Re-examining the Liberal Arts

Peggy Li, Opinion Editor

As I enter my fourth year of Whitman College, having traversed the hallowed halls of Olin, having traipsed across Ankeny in both snow boots and flip flops and having cried in a professor’s office, I implore the first-years to think about just one question. What do you want out of your education? Whitman markets itself as a ‘Liberal Arts College,’ where presumably, the use of liberal is directed towards the initiative to ‘free your mind.’ Why else would they require prospective biology majors to read the Symposium, or force a history major to take seven science credits including lab, if not to force us to gain even a sliver of perspective of what a different perspective might be like?

Yet every so often, I wonder why I didn’t just go to a school like ‘U Dub’ and experience the majesty of a 24-hour dining hall with 46,000 other students. That is, until I walk out of a seminar class with six other people after having discussed a long-dead philosopher. And it doesn’t have to be philosophy, either. Every time you have a meaningful and engaging discussion about something totally ‘useless’ in the real world, you are on some level getting your money’s worth. The experience you are implicitly choosing at a liberal arts college is precisely that of fulfilling your desire to learn for its own sake and to meaningfully engage with ideas, rather than learn skills for a job. That’s not to say that one couldn’t get that same feeling at a larger school, just that the smaller college size probably makes it a bit easier.

However, the quest to ultimately ‘free your mind’ is not something an institution can accomplish for every student. For every challenging, mind-expanding and thought-provoking class Whitman has to offer, there are just as many classes you feel comfortable with, that would just be business as usual. The college accomplishes its job by offering good courses. It seems to me that the task of the individual liberal arts student is to knowingly pursue a good education. Although it may be difficult, it probably involves taking some of the books we read seriously, and proactively deciding what’s important to you. Sure, not every assigned reading is going to have a life-changing effect, but there will be ideas you ‘encounter’ (haha) that do have the potential to shift your world-view. We are still young; ages 18 to 22 allows us just some slight plasticity and moldability. We are not yet set in our ways.

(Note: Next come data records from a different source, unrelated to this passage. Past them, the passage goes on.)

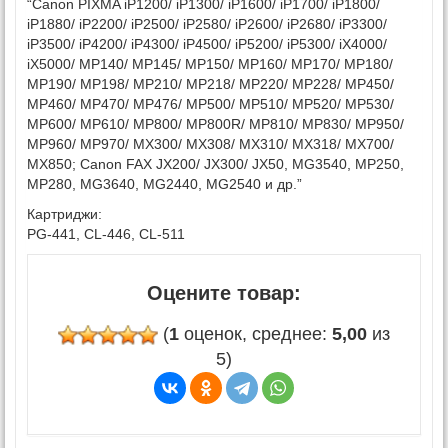
“Canon PIXMA iP1200/ iP1300/ iP1600/ iP1700/ iP1800/
iP1880/ iP2200/ iP2500/ iP2580/ iP2600/ iP2680/ iP3300/
iP3500/ iP4200/ iP4300/ iP4500/ iP5200/ iP5300/ iX4000/
iX5000/ MP140/ MP145/ MP150/ MP160/ MP170/ MP180/
MP190/ MP198/ MP210/ MP218/ MP220/ MP228/ MP450/
MP460/ MP470/ MP476/ MP500/ MP510/ MP520/ MP530/
MP600/ MP610/ MP800/ MP800R/ MP810/ MP830/ MP950/
MP960/ MP970/ MX300/ MX308/ MX310/ MX318/ MX700/
MX850; Canon FAX JX200/ JX300/ JX50, MG3540, MP250,
MP280, MG3640, MG2440, MG2540 и др.”
Картриджи:
PG-441, CL-446, CL-511
Оцените товар:
(
1
оценок, среднее:
5,00
из
5)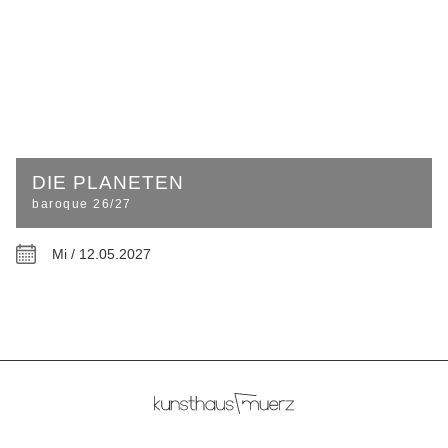
DIE PLANETEN
baroque 26/27
Mi / 12.05.2027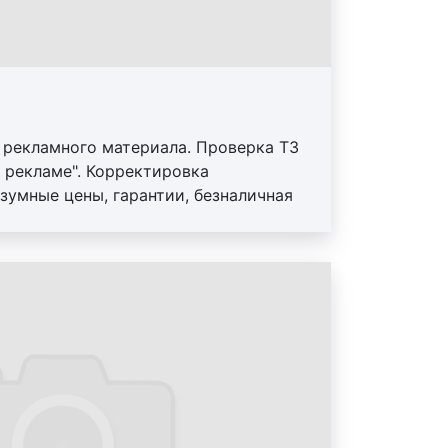
граммного обеспечения;
йн;
н;
 рекламного материала. Проверка ТЗ
ольшое количество видов дизайна.
 рекламе". Корректировка
ичается своими характеристиками,
зумные цены, гарантии, безналичная
тоинствами. Один вид дизайна
ие исходных материалов.
ярным, другой – менее. Однако
который не заменим в бизнесе. Речь
ре рекламы. В настоящее время
ыслим без надлежащего дизайна в
с помощью оригинального дизайна
изнесмену удается привлечь новых
тов, повысив, таким образом,
го предприятия.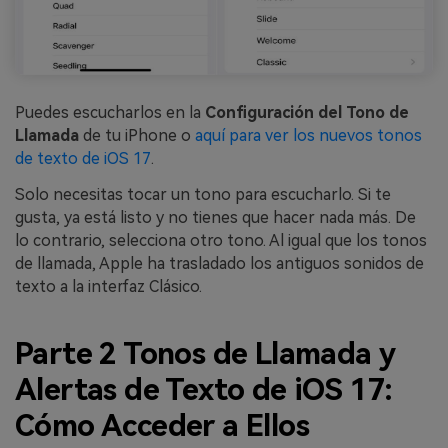
Puedes escucharlos en la
Configuración del Tono de
Llamada
de tu iPhone o
aquí para ver los nuevos tonos
de texto de iOS 17
.
Solo necesitas tocar un tono para escucharlo. Si te
gusta, ya está listo y no tienes que hacer nada más. De
lo contrario, selecciona otro tono. Al igual que los tonos
de llamada, Apple ha trasladado los antiguos sonidos de
texto a la interfaz Clásico.
Parte 2 Tonos de Llamada y
Alertas de Texto de iOS 17:
Cómo Acceder a Ellos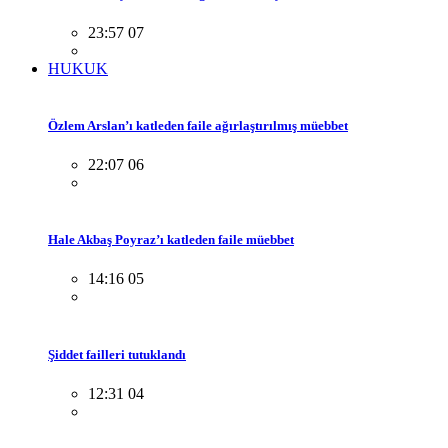
23:57 07
HUKUK
Özlem Arslan’ı katleden faile ağırlaştırılmış müebbet
22:07 06
Hale Akbaş Poyraz’ı katleden faile müebbet
14:16 05
Şiddet failleri tutuklandı
12:31 04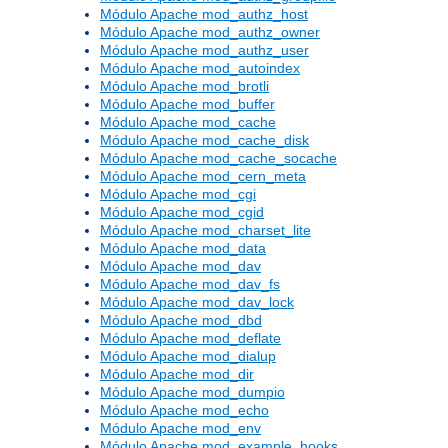
Módulo Apache mod_authz_host
Módulo Apache mod_authz_owner
Módulo Apache mod_authz_user
Módulo Apache mod_autoindex
Módulo Apache mod_brotli
Módulo Apache mod_buffer
Módulo Apache mod_cache
Módulo Apache mod_cache_disk
Módulo Apache mod_cache_socache
Módulo Apache mod_cern_meta
Módulo Apache mod_cgi
Módulo Apache mod_cgid
Módulo Apache mod_charset_lite
Módulo Apache mod_data
Módulo Apache mod_dav
Módulo Apache mod_dav_fs
Módulo Apache mod_dav_lock
Módulo Apache mod_dbd
Módulo Apache mod_deflate
Módulo Apache mod_dialup
Módulo Apache mod_dir
Módulo Apache mod_dumpio
Módulo Apache mod_echo
Módulo Apache mod_env
Módulo Apache mod_example_hooks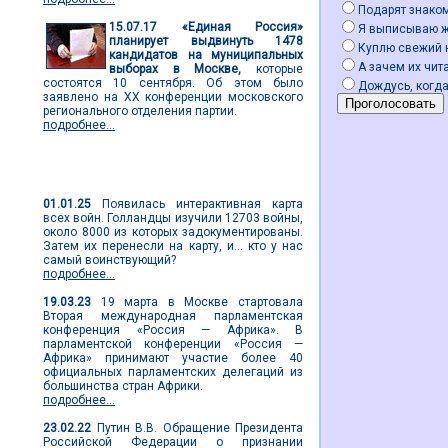
Подарят знако
15.07.17
«Единая Россия»
Я выписываю 
планирует выдвинуть 1478
Куплю свежий 
кандидатов на муниципальных
А зачем их чита
выборах в Москве,
которые
состоятся 10 сентября. Об этом было
Дождусь, когда
заявлено на ХХ конференции московского
регионального отделения партии.
подробнее...
Мировые новости
01.01.25
Появилась интерактивная карта
всех войн. Голландцы изучили 12703 войны,
около 8000 из которых задокументированы.
Затем их перенесли на карту, и... кто у нас
самый воинствующий?
подробнее...
19.03.23
19 марта в Москве стартовала
Вторая международная парламентская
конференция «Россия — Африка». В
парламентской конференции «Россия —
Африка» принимают участие более 40
официальных парламентских делегаций из
большинства стран Африки.
подробнее...
23.02.22
Путин В.В. Обращение Президента
Российской Федерации о признании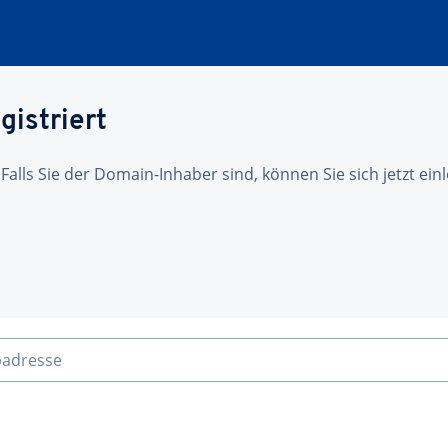
gistriert
 Falls Sie der Domain-Inhaber sind, können Sie sich jetzt ei
badresse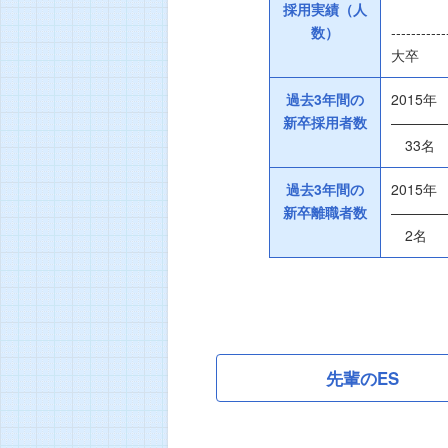
採用実績（人
2015
数）
‐‐‐‐‐‐‐‐‐‐
大卒 
過去3年間の
2015
新卒採用者数
————
33
過去3年間の
2015
新卒離職者数
————
2
先輩のES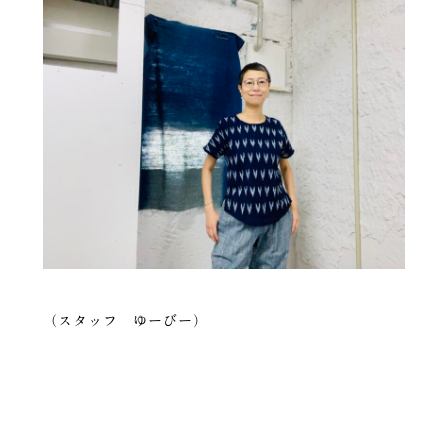
（スタッフ ゆーびー）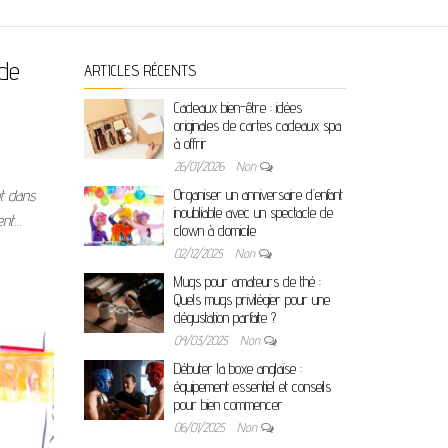
 de
ARTICLES RÉCENTS
Cadeaux bien-être : idées
originales de cartes cadeaux spa
à offrir
26/01/2026
Non
ut dans
Organiser un anniversaire d’enfant
inoubliable avec un spectacle de
ent…
clown à domicile
02/12/2025
Non
Mugs pour amateurs de thé :
Quels mugs privilégier pour une
dégustation parfaite ?
04/03/2025
Non
Débuter la boxe anglaise :
équipement essentiel et conseils
pour bien commencer
06/01/2025
Non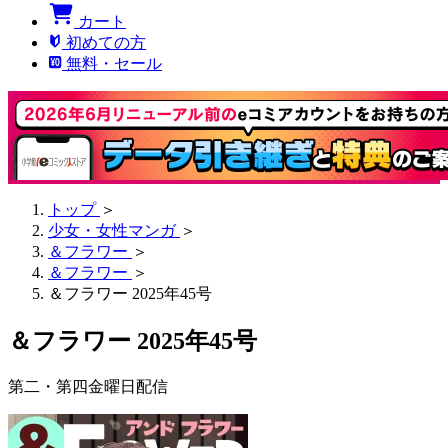
カート
初めての方
無料・セール
トップ
＞
少女・女性マンガ
＞
＆フラワー
＞
＆フラワー
＞
＆フラワー 2025年45号
＆フラワー 2025年45号
第二・第四金曜日配信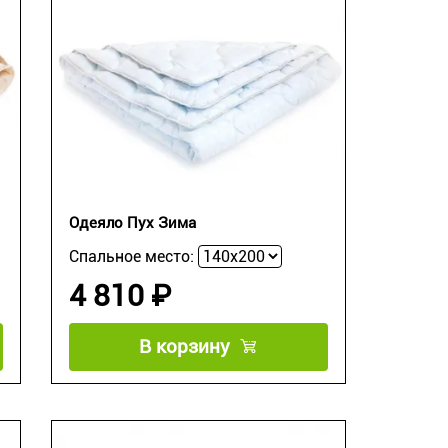
Одеяло Пух Зима
Спальное место:
4 810 ₽
В корзину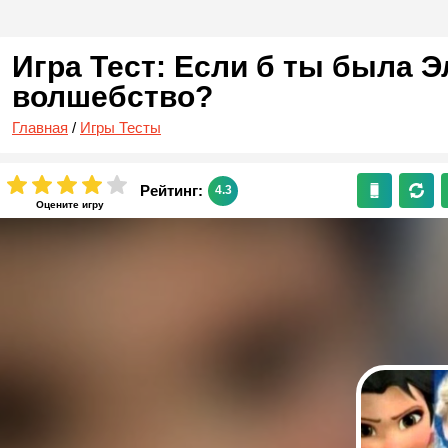
Игра Тест: Если б ты была Э
волшебство?
Главная
/
Игры Тесты
Рейтинг:
4.3
Оцените игру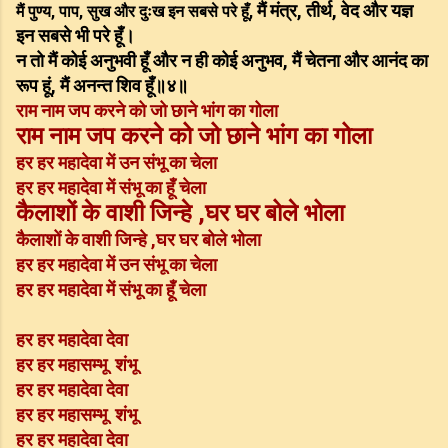
मैं मंत्र, तीर्थ, वेद और यज्ञ
मैं पुण्य, पाप, सुख और दुःख इन सबसे परे हूँ,
इन सबसे भी परे हूँ।
न तो मैं कोई अनुभवी हूँ और न ही कोई अनुभव,
मैं चेतना और आनंद का
रूप हूं, मैं अनन्त शिव हूँ॥४॥
राम नाम जप करने को जो छाने भांग का गोला
राम नाम जप करने को जो छाने भांग का गोला
हर हर महादेवा में उन संभू का चेला
हर हर महादेवा में संभू का हूँ चेला
कैलाशों के वाशी जिन्हे ,घर घर बोले भोला
कैलाशों के वाशी जिन्हे ,घर घर बोले भोला
हर हर महादेवा में उन संभू का चेला
हर हर महादेवा में संभू का हूँ चेला
हर हर महादेवा देवा
हर हर महासम्भू शंभू
हर हर महादेवा देवा
हर हर महासम्भू शंभू
हर हर महादेवा देवा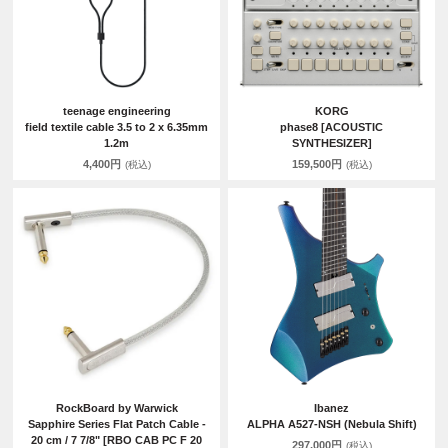
teenage engineering
KORG
field textile cable 3.5 to 2 x 6.35mm
phase8 [ACOUSTIC
1.2m
SYNTHESIZER]
4,400円
159,500円
(税込)
(税込)
RockBoard by Warwick
Ibanez
Sapphire Series Flat Patch Cable -
ALPHA A527-NSH (Nebula Shift)
20 cm / 7 7/8" [RBO CAB PC F 20
297,000円
(税込)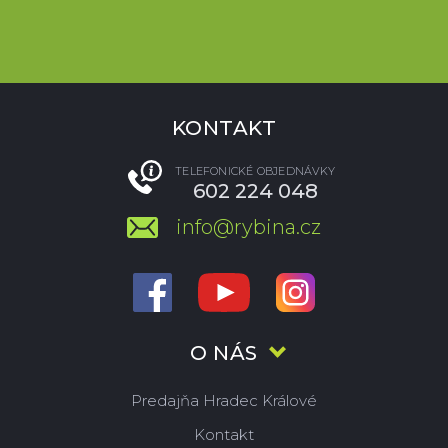
KONTAKT
TELEFONICKÉ OBJEDNÁVKY
602 224 048
info@rybina.cz
O NÁS
Predajňa Hradec Králové
Kontakt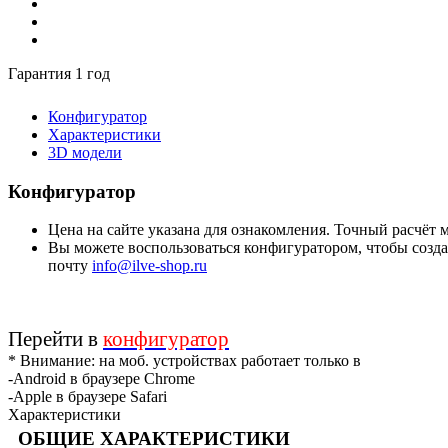
Гарантия 1 год
Конфигуратор
Характеристики
3D модели
Конфигуратор
Цена на сайте указана для ознакомления. Точный расчёт
Вы можете воспользоваться конфигуратором, чтобы создат
почту
info@ilve-shop.ru
Перейти в
конфигуратор
* Внимание: на моб. устройствах работает только в
-Android в браузере Chrome
-Apple в браузере Safari
Характеристики
ОБЩИЕ ХАРАКТЕРИСТИКИ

And so, the clichéd phrase ‘learning how to think’ turns out to have some merit. Even after three years of Whitman college, what I’ve realized is that for all the wisdom our professors have, they cannot tell us what to believe. And for all the love and guidance our parents have given us, they cannot lead our lives for us. Learning how to think well becomes the task of every person, and the quality of our beliefs is the direct by-product of how seriously we take our education at this moment. While college is touted as a time of exploration and fun, my real advice to first-years is to genuinely reflect on what you want out of your time here, and who you want to be.